=== Begin Enclosure ===

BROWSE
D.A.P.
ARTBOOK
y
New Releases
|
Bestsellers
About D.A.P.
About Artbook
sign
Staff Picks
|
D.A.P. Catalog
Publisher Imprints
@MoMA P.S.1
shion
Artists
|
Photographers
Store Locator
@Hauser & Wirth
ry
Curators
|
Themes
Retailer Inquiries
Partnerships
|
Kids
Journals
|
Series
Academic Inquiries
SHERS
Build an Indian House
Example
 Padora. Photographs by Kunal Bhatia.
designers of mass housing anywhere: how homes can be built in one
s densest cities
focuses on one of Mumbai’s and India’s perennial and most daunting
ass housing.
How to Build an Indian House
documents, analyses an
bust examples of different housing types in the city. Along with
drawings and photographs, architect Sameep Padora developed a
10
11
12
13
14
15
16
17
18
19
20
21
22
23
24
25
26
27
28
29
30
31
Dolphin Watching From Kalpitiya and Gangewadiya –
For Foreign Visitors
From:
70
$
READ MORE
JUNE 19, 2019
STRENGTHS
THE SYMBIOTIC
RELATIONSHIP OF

=== End Enclosure ===
=== Begin Enclosure ===

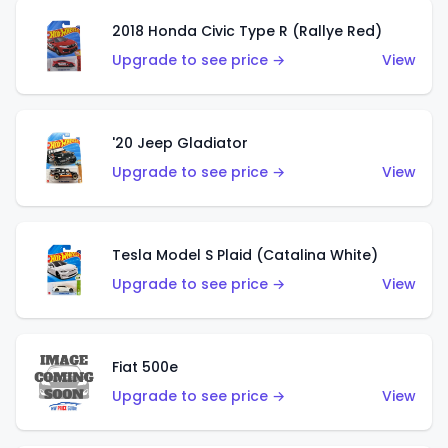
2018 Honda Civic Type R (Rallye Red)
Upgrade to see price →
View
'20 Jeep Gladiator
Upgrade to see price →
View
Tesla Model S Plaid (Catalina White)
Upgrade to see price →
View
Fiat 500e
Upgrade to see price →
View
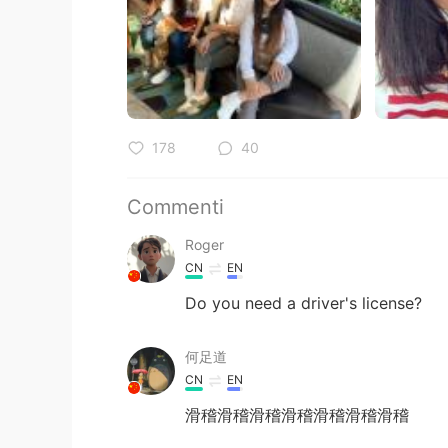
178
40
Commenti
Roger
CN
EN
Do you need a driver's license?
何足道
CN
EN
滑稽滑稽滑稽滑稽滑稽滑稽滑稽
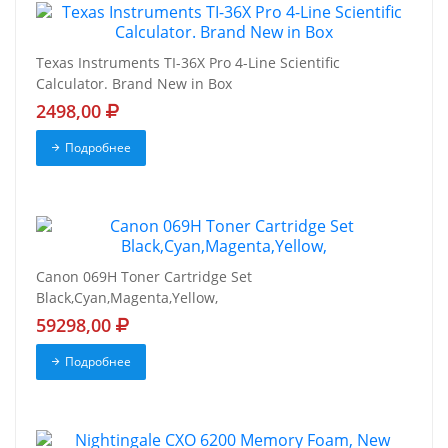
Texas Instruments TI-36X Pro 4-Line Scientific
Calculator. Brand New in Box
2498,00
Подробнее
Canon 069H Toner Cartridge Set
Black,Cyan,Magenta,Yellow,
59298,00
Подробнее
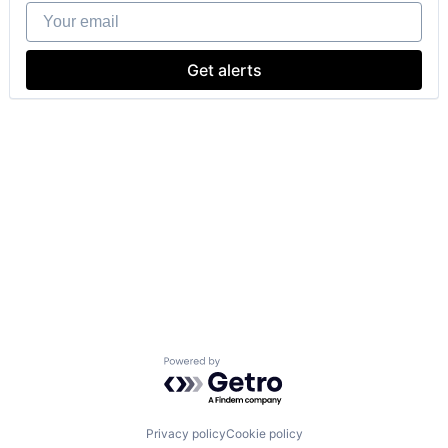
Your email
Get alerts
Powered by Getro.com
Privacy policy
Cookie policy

=== End Enclosure ===

Exercise aim -
Would you output, from the records above, exactly the run of lines that starts at the line containing "D.A.P. Catalog" and ends at the line containing "s densest cities", and only that run?

Solution for this task -
D.A.P. Catalog
Publisher Imprints
@MoMA P.S.1
shion
Artists
|
Photographers
Store Locator
@Hauser & Wirth
ry
Curators
|
Themes
Retailer Inquiries
Partnerships
|
Kids
Journals
|
Series
Academic Inquiries
SHERS
Build an Indian House
Example
 Padora. Photographs by Kunal Bhatia.
designers of mass housing anywhere: how homes can be built in one
s densest cities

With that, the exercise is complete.